Write out again each line of the material below, unchanged, from the first one to the line that holds "How I Resolved My Lying".

* **Dataset content**
# # #

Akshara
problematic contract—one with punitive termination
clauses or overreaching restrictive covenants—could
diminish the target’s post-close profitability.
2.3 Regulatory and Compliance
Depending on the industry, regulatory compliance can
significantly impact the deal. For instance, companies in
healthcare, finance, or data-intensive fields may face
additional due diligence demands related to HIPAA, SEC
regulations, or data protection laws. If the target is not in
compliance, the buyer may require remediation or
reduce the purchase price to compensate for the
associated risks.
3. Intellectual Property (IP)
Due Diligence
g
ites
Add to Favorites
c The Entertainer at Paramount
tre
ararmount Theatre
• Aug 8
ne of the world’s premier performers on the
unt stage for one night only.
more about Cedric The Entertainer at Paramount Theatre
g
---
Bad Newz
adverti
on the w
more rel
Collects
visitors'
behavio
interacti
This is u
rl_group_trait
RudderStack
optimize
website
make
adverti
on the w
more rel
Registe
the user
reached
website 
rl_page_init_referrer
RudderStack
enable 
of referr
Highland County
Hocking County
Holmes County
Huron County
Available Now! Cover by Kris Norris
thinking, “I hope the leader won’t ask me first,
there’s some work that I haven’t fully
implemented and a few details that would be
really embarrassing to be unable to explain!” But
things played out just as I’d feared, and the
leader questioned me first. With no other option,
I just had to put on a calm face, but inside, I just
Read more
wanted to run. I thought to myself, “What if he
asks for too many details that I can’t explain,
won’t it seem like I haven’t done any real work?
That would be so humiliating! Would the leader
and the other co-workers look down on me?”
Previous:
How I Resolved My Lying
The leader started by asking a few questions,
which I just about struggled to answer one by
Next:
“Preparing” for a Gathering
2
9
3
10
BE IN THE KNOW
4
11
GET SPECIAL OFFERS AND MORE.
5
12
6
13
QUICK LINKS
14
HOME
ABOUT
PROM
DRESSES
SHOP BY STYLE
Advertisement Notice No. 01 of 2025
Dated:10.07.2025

# # #

* **Task result**
Akshara
problematic contract—one with punitive termination
clauses or overreaching restrictive covenants—could
diminish the target’s post-close profitability.
2.3 Regulatory and Compliance
Depending on the industry, regulatory compliance can
significantly impact the deal. For instance, companies in
healthcare, finance, or data-intensive fields may face
additional due diligence demands related to HIPAA, SEC
regulations, or data protection laws. If the target is not in
compliance, the buyer may require remediation or
reduce the purchase price to compensate for the
associated risks.
3. Intellectual Property (IP)
Due Diligence
g
ites
Add to Favorites
c The Entertainer at Paramount
tre
ararmount Theatre
• Aug 8
ne of the world’s premier performers on the
unt stage for one night only.
more about Cedric The Entertainer at Paramount Theatre
g
---
Bad Newz
adverti
on the w
more rel
Collects
visitors'
behavio
interacti
This is u
rl_group_trait
RudderStack
optimize
website
make
adverti
on the w
more rel
Registe
the user
reached
website 
rl_page_init_referrer
RudderStack
enable 
of referr
Highland County
Hocking County
Holmes County
Huron County
Available Now! Cover by Kris Norris
thinking, “I hope the leader won’t ask me first,
there’s some work that I haven’t fully
implemented and a few details that would be
really embarrassing to be unable to explain!” But
things played out just as I’d feared, and the
leader questioned me first. With no other option,
I just had to put on a calm face, but inside, I just
Read more
wanted to run. I thought to myself, “What if he
asks for too many details that I can’t explain,
won’t it seem like I haven’t done any real work?
That would be so humiliating! Would the leader
and the other co-workers look down on me?”
Previous:
How I Resolved My Lying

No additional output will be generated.